Upon arriving in Burano, you notice that all the houses are painted truly bright, eccentric colors. This is for the sailors who, many years ago, needed something to signal their arrival in coming home through the fog of the sea. The streets are skinny and narrow, with displays of lace outside the shops, and laundry hanging on balcony railings up above. The streets were empty due to the Carnival happening over at Piazza San Marco, the center of Venice. For lunch, we expected seafood, for Venice is known for its fresh, amazing seafood, but it was very expensive at the place we went to. When all else fails: Pizza! I ordered Lucifero Pizza, and the image below below that is a Bratwurst Pizza, which is a German sausage made up of veal, pork or beef, finely chopped. I ate the entire thing. You can also see Ashley’s pizza in the background. It has an egg right in the middle, but I don’t remember what kind it was.

We paid for our place mats ( or for the action of sitting down), like you do in many Italian restaurants. At this palace in particular, purple place mats with silverware wrapped in a purple napkin.

After we took some pictures of the breathtaking area, floating boats on the water against the rainbow of houses, the sun setting over the port, the cute flowerpots in the window of a neon orange house with blue shutters, and the leaning tower in the distance, we took the 4:35 water bus to San Marco. Upon our arrival, we walked through narrow, dark cobblestone alleys, which were really just streets in between high stone buildings, up rock steps, and over small bridges over the water ways where gondolas pass. The water glinted from the lights going off in the distance, and the confetti that lay on the streets gave promise to Carnival ahead.

We walked over the Rialto Bridge, which is a famous bridge in Venice and one of Venices top attractions; the first of four bridges over the Grand Canal. Under the bridge are shops and above, lookout perches for the gondola filled water way.

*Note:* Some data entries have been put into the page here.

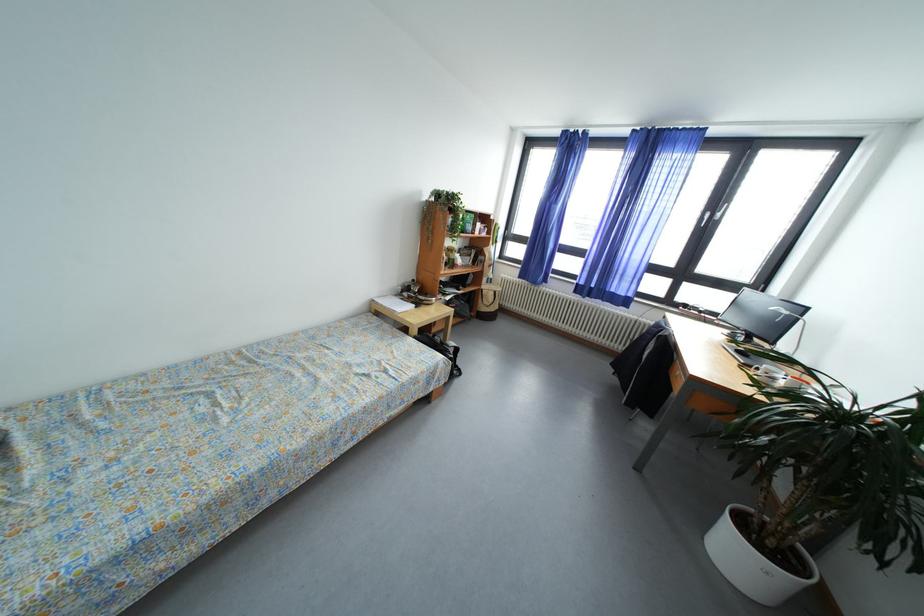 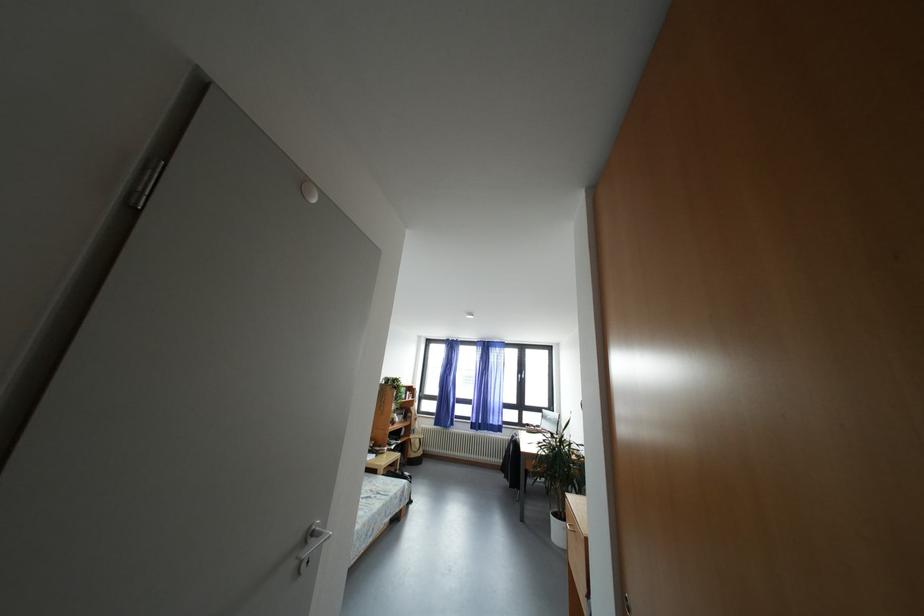 Locate, in the second image, the point that corresponds to (582,302) in the first image.

(480, 437) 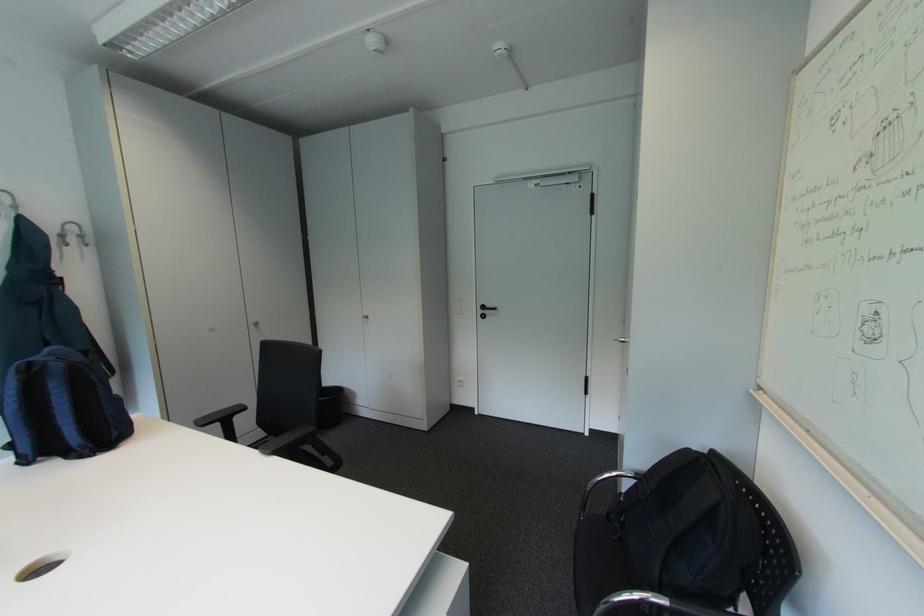 Where would you placing arm the chrome chair armrest? Please return your answer as a coordinate pair (x, y).

(611, 477)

Finally we arrived at San Marco square, where the crowds were thick, people dressed in extravagant costumes of gold and purple sequins, leather, paisley vests and  families dressed in medieval attire, lace and wigs. The population who were not dressed up danced around with their wine bottles flying in the air, being thrown to the ground along with explosions of confetti and yelling and singing. The magnificent buildings of San Marco draped the event and looked so powerful against the night sky. Lights cascaded off the buildings from the main stage in towards the back of the square, where the crowd was more condensed. A giant music video played on the stage, where a DJ also stood, along with people dressed in costumes, dancing and posing for pictures on a runway.

Ashley and I were cold and exhausted from our four hour water bus excursion, stuffed like sardines on the tiny boats. We tried to get in the mood of the Carnival, although we  had missed the costume shows and wine fountain that happened earlier on in the day while we were in Burano, and it was raining. We walked around soaking it all in, finally bought bottle of sparkling wine and two chocolate desserts, and then tried to dodge the Italian men hitting on us as we walked to the water bus to head back to Tronchetto and meet with the rest of the group for departure.